Berdasarkan data Bursa Efek Indonesia (BEI) hingga pukul 09.00 WIB, IHSG berada di level 6.175,19, turun 10,58 poin atau 0,17 persen dibandingkan penutupan sebelumnya di 6.185,78.
Memasuki pukul 09.10 WIB, tekanan jual masih membayangi. IHSG tercatat berada di level 6.179,16 atau melemah sekitar 6,62 poin dari posisi penutupan hari sebelumnya.
Pada awal sesi, nilai transaksi mencapai sekitar Rp115,33 miliar dengan volume perdagangan 277,43 juta saham dalam lebih dari 26 ribu transaksi. Aktivitas perdagangan menunjukkan pasar masih bergerak dinamis meski investor cenderung menahan langkah sambil mencermati perkembangan sentimen global.
Pergerakan saham juga menunjukkan kondisi yang beragam. Sebanyak 205 saham menguat, 97 saham melemah, sedangkan 317 saham bergerak stagnan. Data perdagangan lainnya mencatat 238 saham naik, 163 saham turun, dan 564 saham belum mengalami perubahan harga pada awal sesi.
Tekanan terhadap IHSG terutama datang dari sejumlah sektor utama. IDX Sektor Barang Konsumen Non-Primer menjadi sektor dengan pelemahan terdalam setelah turun sekitar 0,37 persen.
Tekanan juga terlihat pada sektor energi, keuangan, kesehatan, infrastruktur, dan barang baku, yang bergerak di zona negatif pada pembukaan perdagangan.

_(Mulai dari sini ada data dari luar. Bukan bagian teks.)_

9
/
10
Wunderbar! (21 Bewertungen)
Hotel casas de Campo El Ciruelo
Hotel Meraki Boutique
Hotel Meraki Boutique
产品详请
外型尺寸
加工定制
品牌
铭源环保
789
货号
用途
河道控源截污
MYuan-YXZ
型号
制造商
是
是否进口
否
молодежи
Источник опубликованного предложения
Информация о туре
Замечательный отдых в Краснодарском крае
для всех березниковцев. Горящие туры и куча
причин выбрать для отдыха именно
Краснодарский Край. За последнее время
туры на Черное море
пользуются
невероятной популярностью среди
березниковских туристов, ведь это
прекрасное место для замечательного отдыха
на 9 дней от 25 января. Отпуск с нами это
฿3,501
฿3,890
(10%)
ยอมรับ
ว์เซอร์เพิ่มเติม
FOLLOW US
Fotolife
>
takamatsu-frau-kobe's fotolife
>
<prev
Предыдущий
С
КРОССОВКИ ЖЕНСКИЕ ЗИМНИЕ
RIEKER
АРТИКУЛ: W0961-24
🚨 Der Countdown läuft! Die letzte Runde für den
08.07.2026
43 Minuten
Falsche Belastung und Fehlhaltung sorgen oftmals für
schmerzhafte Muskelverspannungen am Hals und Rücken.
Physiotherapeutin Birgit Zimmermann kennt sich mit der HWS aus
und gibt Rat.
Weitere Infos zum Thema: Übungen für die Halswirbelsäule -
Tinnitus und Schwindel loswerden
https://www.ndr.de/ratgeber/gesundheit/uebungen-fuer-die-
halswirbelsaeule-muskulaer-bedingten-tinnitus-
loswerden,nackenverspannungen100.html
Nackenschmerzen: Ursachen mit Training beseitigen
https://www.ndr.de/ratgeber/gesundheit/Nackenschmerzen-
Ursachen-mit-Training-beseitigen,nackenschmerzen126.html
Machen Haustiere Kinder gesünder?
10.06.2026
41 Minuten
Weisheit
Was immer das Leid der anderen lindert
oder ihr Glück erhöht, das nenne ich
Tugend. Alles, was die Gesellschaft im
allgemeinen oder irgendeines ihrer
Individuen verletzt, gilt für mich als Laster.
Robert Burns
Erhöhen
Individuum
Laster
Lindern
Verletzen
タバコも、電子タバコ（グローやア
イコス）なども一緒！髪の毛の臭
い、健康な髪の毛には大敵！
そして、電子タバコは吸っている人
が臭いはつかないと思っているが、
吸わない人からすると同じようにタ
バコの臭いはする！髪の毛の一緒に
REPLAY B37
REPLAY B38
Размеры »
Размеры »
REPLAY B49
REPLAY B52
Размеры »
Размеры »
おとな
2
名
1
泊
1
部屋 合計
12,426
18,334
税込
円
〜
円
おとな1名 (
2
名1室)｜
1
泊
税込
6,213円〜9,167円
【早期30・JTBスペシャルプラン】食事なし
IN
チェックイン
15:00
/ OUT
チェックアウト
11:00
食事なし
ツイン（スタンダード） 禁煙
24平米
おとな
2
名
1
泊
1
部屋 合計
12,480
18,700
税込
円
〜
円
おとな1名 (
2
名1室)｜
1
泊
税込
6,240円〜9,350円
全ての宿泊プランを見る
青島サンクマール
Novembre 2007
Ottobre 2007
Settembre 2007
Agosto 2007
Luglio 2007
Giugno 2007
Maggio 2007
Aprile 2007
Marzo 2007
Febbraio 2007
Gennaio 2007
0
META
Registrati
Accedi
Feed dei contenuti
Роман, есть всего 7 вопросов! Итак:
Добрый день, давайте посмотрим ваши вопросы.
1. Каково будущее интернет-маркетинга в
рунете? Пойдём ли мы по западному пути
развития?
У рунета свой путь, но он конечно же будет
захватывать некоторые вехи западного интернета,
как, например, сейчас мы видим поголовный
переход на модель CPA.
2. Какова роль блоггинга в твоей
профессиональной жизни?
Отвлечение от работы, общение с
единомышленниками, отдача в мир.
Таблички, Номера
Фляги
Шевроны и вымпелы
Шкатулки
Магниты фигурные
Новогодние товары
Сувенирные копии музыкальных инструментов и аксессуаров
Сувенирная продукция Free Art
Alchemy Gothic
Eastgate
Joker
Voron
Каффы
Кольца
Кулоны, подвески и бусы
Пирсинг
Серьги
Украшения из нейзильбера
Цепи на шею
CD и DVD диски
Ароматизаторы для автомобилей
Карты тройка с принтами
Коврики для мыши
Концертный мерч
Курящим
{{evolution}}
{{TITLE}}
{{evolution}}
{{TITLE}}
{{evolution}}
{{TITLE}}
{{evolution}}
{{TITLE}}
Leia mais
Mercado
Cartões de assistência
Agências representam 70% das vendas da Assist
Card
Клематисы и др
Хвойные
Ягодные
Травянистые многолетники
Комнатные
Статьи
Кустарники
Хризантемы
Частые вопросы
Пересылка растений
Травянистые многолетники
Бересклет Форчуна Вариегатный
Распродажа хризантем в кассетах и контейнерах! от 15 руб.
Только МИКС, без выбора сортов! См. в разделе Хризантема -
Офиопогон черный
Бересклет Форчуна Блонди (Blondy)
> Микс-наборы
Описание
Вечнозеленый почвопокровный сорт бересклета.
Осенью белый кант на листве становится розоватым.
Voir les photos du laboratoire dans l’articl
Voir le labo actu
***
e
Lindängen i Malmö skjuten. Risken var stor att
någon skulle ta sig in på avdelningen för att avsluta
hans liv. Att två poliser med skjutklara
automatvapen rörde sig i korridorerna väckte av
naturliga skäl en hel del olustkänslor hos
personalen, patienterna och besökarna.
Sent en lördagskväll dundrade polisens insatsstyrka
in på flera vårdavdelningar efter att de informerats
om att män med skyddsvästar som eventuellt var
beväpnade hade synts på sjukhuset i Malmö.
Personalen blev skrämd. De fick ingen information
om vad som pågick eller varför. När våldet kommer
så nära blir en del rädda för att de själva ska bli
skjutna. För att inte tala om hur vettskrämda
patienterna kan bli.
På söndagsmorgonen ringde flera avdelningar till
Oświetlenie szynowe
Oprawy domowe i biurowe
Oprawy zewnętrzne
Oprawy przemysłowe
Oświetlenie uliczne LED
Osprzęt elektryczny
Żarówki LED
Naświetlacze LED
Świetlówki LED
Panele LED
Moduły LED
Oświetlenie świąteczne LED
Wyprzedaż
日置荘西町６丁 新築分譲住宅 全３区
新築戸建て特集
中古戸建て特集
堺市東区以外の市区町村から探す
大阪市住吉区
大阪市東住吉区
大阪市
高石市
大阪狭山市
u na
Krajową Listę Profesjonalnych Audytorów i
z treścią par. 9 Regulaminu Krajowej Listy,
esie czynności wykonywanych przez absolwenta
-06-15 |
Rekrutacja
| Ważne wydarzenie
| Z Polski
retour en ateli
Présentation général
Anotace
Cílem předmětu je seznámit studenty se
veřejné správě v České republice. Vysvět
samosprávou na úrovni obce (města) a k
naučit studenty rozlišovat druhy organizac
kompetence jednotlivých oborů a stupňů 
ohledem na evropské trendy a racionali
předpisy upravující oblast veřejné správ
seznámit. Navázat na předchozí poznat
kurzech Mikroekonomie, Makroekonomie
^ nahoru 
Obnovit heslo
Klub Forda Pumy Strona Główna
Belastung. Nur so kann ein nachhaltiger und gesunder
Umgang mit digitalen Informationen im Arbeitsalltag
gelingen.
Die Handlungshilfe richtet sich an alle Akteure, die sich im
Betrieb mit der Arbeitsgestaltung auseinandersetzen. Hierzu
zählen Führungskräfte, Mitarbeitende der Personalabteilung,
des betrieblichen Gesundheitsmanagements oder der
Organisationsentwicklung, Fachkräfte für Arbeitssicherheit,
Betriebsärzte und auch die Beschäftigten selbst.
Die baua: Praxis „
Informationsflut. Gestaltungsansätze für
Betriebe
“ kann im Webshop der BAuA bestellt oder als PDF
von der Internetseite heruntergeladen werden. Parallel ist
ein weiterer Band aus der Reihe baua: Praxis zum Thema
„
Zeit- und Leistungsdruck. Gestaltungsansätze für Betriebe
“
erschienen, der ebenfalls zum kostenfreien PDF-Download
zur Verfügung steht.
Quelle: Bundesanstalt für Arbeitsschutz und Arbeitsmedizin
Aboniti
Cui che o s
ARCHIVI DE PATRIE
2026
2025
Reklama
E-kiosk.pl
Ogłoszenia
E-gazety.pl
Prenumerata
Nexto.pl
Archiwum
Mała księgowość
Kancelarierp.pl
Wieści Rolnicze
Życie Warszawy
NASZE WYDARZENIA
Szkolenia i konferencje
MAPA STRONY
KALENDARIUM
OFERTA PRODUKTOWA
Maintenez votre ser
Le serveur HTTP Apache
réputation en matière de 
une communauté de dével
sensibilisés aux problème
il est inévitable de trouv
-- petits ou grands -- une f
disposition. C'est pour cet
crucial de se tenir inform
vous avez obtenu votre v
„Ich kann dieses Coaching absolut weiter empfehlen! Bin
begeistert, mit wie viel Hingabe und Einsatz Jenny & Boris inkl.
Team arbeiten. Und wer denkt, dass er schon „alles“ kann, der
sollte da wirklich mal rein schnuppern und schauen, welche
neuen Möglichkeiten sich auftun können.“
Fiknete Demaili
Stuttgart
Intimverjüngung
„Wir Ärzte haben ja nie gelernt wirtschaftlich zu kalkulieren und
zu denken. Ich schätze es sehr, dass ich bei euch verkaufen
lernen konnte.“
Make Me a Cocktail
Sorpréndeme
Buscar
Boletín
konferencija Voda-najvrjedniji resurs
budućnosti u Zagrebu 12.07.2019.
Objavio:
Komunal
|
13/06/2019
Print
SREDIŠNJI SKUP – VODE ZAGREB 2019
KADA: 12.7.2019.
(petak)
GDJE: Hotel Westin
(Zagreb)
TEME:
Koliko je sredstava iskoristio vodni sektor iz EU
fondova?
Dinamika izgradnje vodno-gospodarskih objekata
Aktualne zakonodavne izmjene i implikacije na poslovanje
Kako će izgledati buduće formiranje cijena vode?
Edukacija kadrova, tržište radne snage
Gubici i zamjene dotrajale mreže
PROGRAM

Di sisi lain, beberapa sektor masih mampu mencatatkan penguatan. IDX Sektor Barang Konsumen Primer memimpin kenaikan dengan penguatan sekitar 0,41 persen, disusul sektor transportasi dan logistik, properti dan real estat, teknologi, serta perindustrian.
Pelaku pasar saat ini masih mengadopsi strategi wait and see menjelang berbagai agenda ekonomi penting dari dalam maupun luar negeri. Kondisi tersebut membuat investor cenderung menahan aksi beli besar sambil menunggu arah baru dari sentimen global maupun data ekonomi yang akan dirilis dalam beberapa hari ke depan.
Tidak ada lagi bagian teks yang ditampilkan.